Hydrogen peroxide, produced by inflammatory and vascular cells, induces oxidative stress that may contribute to endothelial dysfunction. In smooth muscle cells, H(2)O(2) induces production of O(2)*(-) by activating NADPH oxidase. However, the mechanisms whereby H(2)O(2) induces oxidative stress in endothelial cells are poorly understood. We examined the effects of H(2)O(2) on O(2)*(-) levels on porcine aortic endothelial cells (PAEC). Treatment with 60 micromol/L H(2)O(2) markedly increased intracellular O(2)*(-) levels (determined by conversion of dihydroethidium to hydroxyethidium) and produced cytotoxicity (determined by propidium iodide staining) in PAEC. Overexpression of human manganese superoxide dismutase in PAEC reduced O(2)*(-) levels and attenuated cytotoxicity resulting from treatment with H(2)O(2).
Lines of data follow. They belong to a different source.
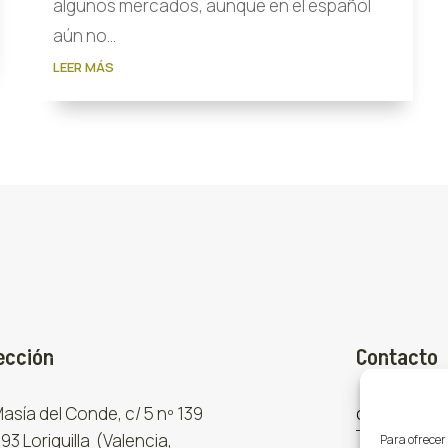
algunos mercados, aunque en el español
aún no...
LEER MÁS
ección
Contacto
 Masía del Conde, c/ 5 nº 139
comercial
93 Loriguilla (Valencia,
Para ofrecer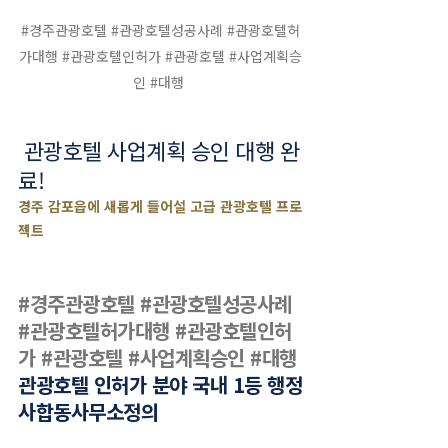
#경주관광호텔
#관광호텔성공사례
#관광호텔허
가대행
#관광호텔인허가
#관광호텔
#사업계획승
인
#대행
 관광호텔 사업계획 승인 대행 완
료!
경주 감포읍에 새롭게 들어설 고급 관광호텔 프로
젝트
#경주관광호텔
#관광호텔성공사례
#관광호텔허가대행
#관광호텔인허
가
#관광호텔
#사업계획승인
#대행
관광호텔 인허가 분야 국내 1등 행정
사합동사무소정의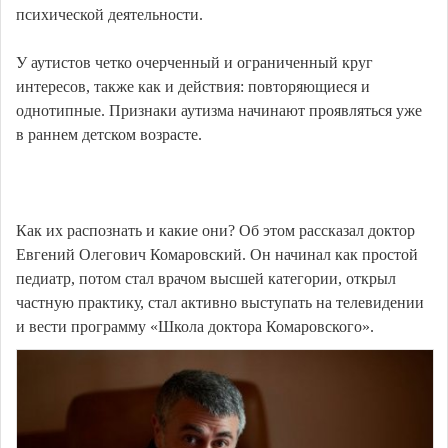
психической деятельности.
У аутистов четко очерченный и ограниченный круг
интересов, также как и действия: повторяющиеся и
однотипные. Признаки аутизма начинают проявляться уже
в раннем детском возрасте.
Как их распознать и какие они? Об этом рассказал доктор
Евгений Олегович Комаровский. Он начинал как простой
педиатр, потом стал врачом высшей категории, открыл
частную практику, стал активно выступать на телевидении
и вести программу «Школа доктора Комаровского».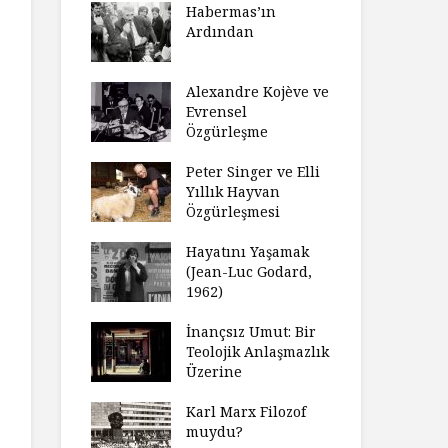
laştırıldı?
Habermas’ın
Çoc
Ardından
ndırma
Ce
ımızı
İht
amak
Alexandre Kojève ve
So
Evrensel
ycilik
Özgürleşme
Mc
an Analitik
Ru
nin Doğuşu
Peter Singer ve Elli
Fe
Yıllık Hayvan
süz
Özgürleşmesi
Ko
ler Geceleri
Dü
dığında Ne
Hayatını Yaşamak
Uy
sınız?
(Jean-Luc Godard,
Ya
1962)
rt Okulu Bir
Fr
r Modern
İnançsız Umut: Bir
As
larda
Teolojik Anlaşmazlık
To
ümün Nasıl
Üzerine
Ta
ni İnceliyor
İşl
Karl Marx Filozof
se Bir
muydu?
Hiç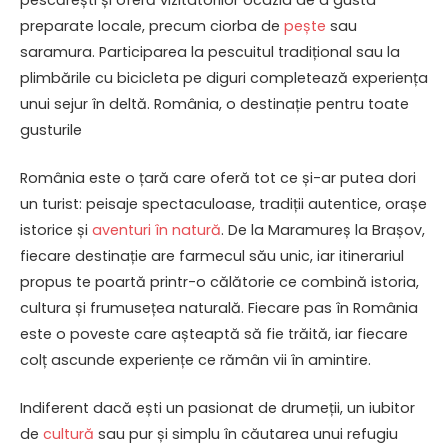
preparate locale, precum ciorba de
pește
sau
saramura. Participarea la pescuitul tradițional sau la
plimbările cu bicicleta pe diguri completează experiența
unui sejur în deltă. România, o destinație pentru toate
gusturile
România este o țară care oferă tot ce și-ar putea dori
un turist: peisaje spectaculoase, tradiții autentice, orașe
istorice și
aventuri în natură
. De la Maramureș la Brașov,
fiecare destinație are farmecul său unic, iar itinerariul
propus te poartă printr-o călătorie ce combină istoria,
cultura și frumusețea naturală. Fiecare pas în România
este o poveste care așteaptă să fie trăită, iar fiecare
colț ascunde experiențe ce rămân vii în amintire.
Indiferent dacă ești un pasionat de drumeții, un iubitor
de
cultură
sau pur și simplu în căutarea unui refugiu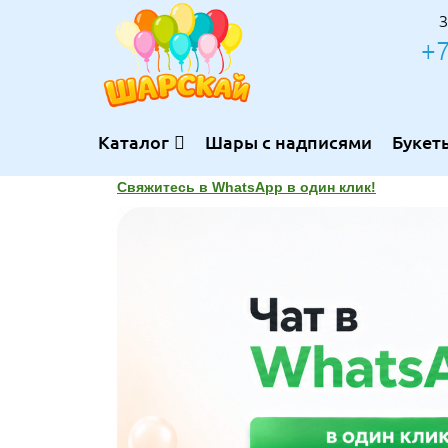
З
+7
Каталог
Шары с надписями
Букет
Свяжитесь в WhatsApp в один клик!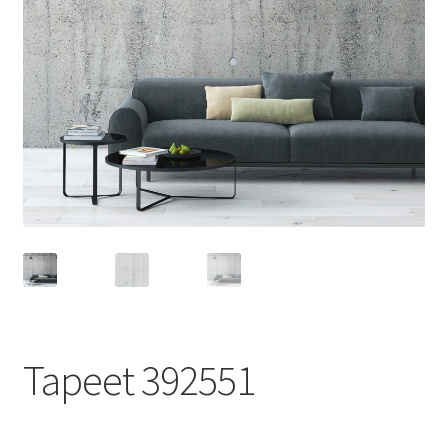
Tapeet 392551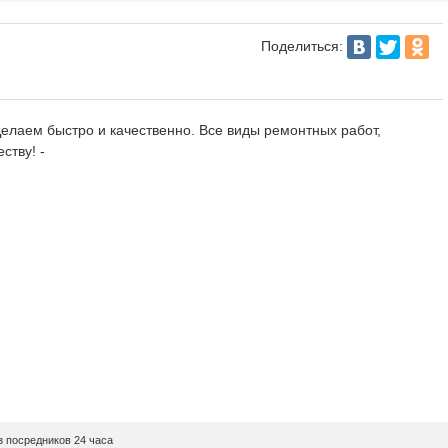
Поделиться:
елаем быстро и качественно. Все виды ремонтных работ,
ству! -
 посредников 24 часа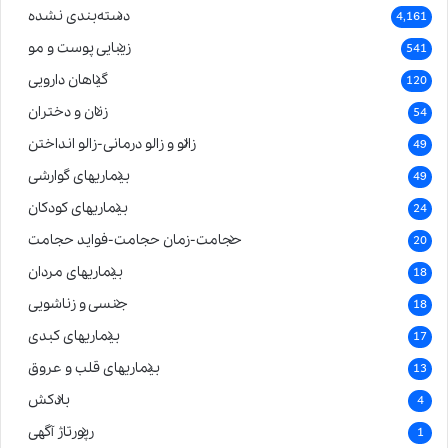
دسته‌بندی نشده
4,161
زیبایی پوست و مو
541
گیاهان دارویی
120
زنان و دختران
54
زالو و زالو درمانی-زالو انداختن
49
بیماریهای گوارشی
49
بیماریهای کودکان
24
حجامت-زمان حجامت-فواید حجامت
20
بیماریهای مردان
18
جنسی و زناشویی
18
بیماریهای کبدی
17
بیماریهای قلب و عروق
13
بادکش
4
رپورتاژ آگهی
1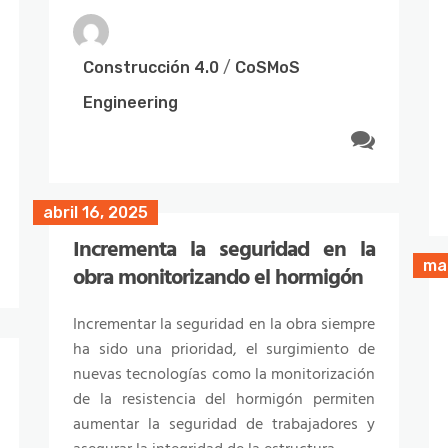
beneficios aporta la inclusión de nuevas
tecnologías en los procesos constructivos.
Construcción 4.0
/
CoSMoS
Engineering
Construcción 4.0
/
CoSMoS
Engineering
abril 16, 2025
ma
Incrementa la seguridad en la
ma
obra monitorizando el hormigón
Incrementar la seguridad en la obra siempre
ha sido una prioridad, el surgimiento de
nuevas tecnologías como la monitorización
de la resistencia del hormigón permiten
aumentar la seguridad de trabajadores y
L-NAME, an inhibitor of nitric oxide synthase (NOS), and apocynin, an inhibitor of NADPH oxidase, reduced O(2)*(-) levels in PAEC treated with H(2)O(2), suggesting that both NOS and NADPH oxidase contribute to H(2)O(2)-induced O(2)*(-) in PAEC. Inhibition of NADPH oxidase using apocynin and NOS rescue with L-sepiapterin together reduced O(2)*(-) levels in PAEC treated with H(2)O(2) to control levels. This suggests interaction-distinct NOS and NADPH oxidase pathways to superoxide. We conclude that H(2)O(2) produces oxidative stress in endothelial cells by increasing intracellular O(2)*(-) levels through NOS and NADPH oxidase. These findings suggest a complex interaction between H(2)O(2) and oxidant-generating enzymes that may contribute to endothelial dysfunction.